→ **EXERCISE PROMPT**:
Omit any picture, and return the remaining data exactly as written.

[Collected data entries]
_ _ _ _ _
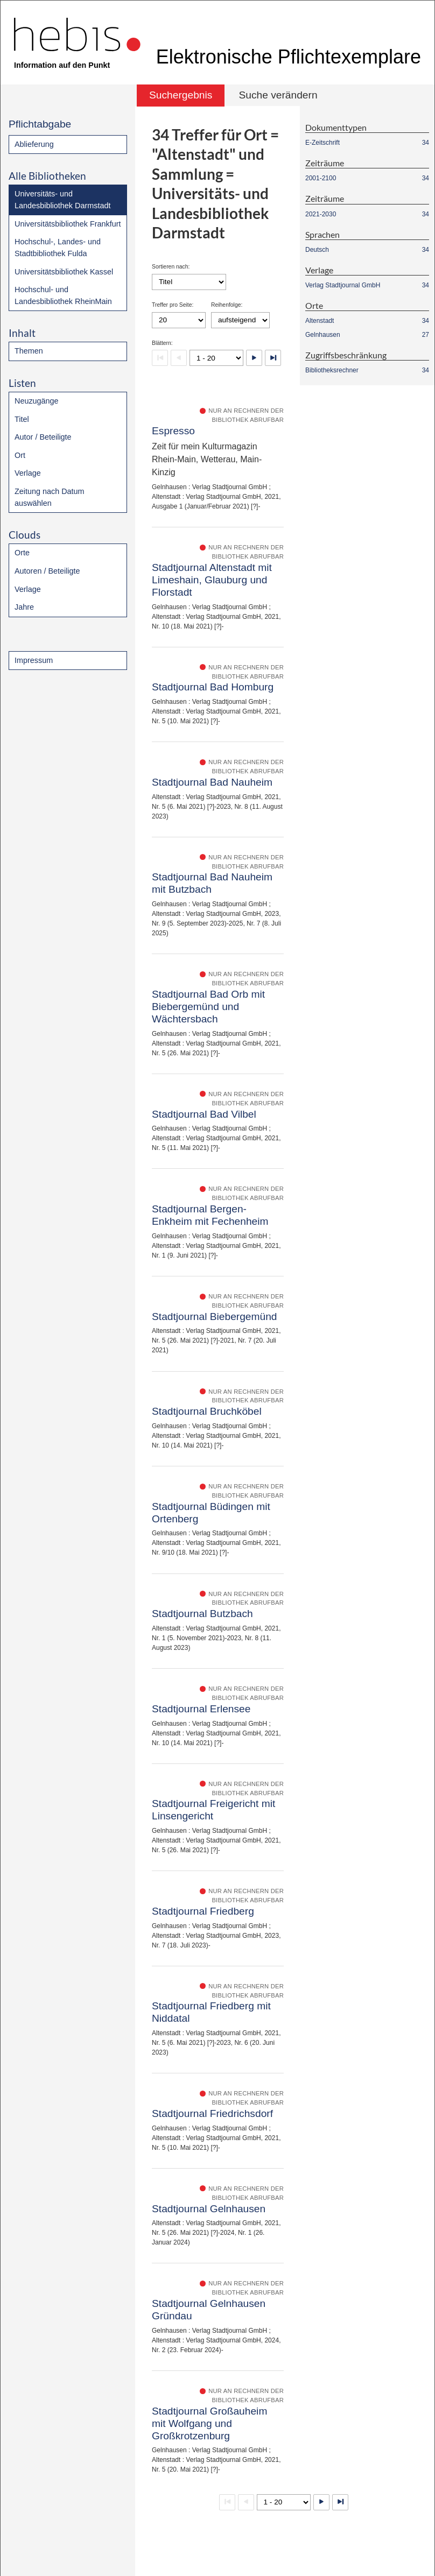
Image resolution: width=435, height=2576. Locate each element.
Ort (20, 455)
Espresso (173, 430)
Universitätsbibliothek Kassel (64, 271)
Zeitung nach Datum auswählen (50, 497)
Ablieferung (34, 144)
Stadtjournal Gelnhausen (208, 2208)
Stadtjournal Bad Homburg (212, 687)
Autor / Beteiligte (43, 437)
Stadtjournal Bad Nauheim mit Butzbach (212, 883)
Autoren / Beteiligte (47, 571)
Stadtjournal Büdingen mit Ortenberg (211, 1513)
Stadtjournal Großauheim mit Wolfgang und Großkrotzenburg (209, 2423)
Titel (22, 419)
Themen (29, 351)
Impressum (34, 660)
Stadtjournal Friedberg (203, 1911)
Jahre (24, 607)
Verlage (28, 473)
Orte (22, 552)
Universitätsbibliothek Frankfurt (68, 224)
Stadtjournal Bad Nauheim (212, 782)
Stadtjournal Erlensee (201, 1708)
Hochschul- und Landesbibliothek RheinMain (63, 295)
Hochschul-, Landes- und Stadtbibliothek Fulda (58, 247)
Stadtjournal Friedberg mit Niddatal (211, 2012)
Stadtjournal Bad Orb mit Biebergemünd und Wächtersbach (208, 1007)
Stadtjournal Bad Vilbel (204, 1114)
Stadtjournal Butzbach (202, 1613)
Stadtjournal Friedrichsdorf (212, 2113)
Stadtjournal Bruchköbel (207, 1411)
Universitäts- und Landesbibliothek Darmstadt (62, 199)
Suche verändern (277, 95)
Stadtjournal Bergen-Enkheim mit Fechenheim (210, 1215)
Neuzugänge (37, 401)
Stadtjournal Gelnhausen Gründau (208, 2309)
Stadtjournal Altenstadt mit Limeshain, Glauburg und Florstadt (212, 580)
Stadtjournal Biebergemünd (214, 1316)
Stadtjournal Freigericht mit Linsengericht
_ _ _ _ _
→ **TASK ANSWER**:
Image resolution: width=435, height=2576. Locate each element.
Ort (20, 455)
Espresso (173, 430)
Universitätsbibliothek Kassel (64, 271)
Zeitung nach Datum auswählen (50, 497)
Ablieferung (34, 144)
Stadtjournal Gelnhausen (208, 2208)
Stadtjournal Bad Homburg (212, 687)
Autor / Beteiligte (43, 437)
Stadtjournal Bad Nauheim mit Butzbach (212, 883)
Autoren / Beteiligte (47, 571)
Stadtjournal Büdingen mit Ortenberg (211, 1513)
Stadtjournal Großauheim mit Wolfgang und Großkrotzenburg (209, 2423)
Titel (22, 419)
Themen (29, 351)
Impressum (34, 660)
Stadtjournal Friedberg (203, 1911)
Jahre (24, 607)
Verlage (28, 473)
Orte (22, 552)
Universitätsbibliothek Frankfurt (68, 224)
Stadtjournal Bad Nauheim (212, 782)
Stadtjournal Erlensee (201, 1708)
Hochschul- und Landesbibliothek RheinMain (63, 295)
Hochschul-, Landes- und Stadtbibliothek Fulda (58, 247)
Stadtjournal Friedberg mit Niddatal (211, 2012)
Stadtjournal Bad Orb mit Biebergemünd und Wächtersbach (208, 1007)
Stadtjournal Bad Vilbel (204, 1114)
Stadtjournal Butzbach (202, 1613)
Stadtjournal Friedrichsdorf (212, 2113)
Stadtjournal Bruchköbel (207, 1411)
Universitäts- und Landesbibliothek Darmstadt (62, 199)
Suche verändern (277, 95)
Stadtjournal Bergen-Enkheim mit Fechenheim (210, 1215)
Neuzugänge (37, 401)
Stadtjournal Gelnhausen Gründau (208, 2309)
Stadtjournal Altenstadt mit Limeshain, Glauburg und Florstadt (212, 580)
Stadtjournal Biebergemünd (214, 1316)
Stadtjournal Freigericht mit Linsengericht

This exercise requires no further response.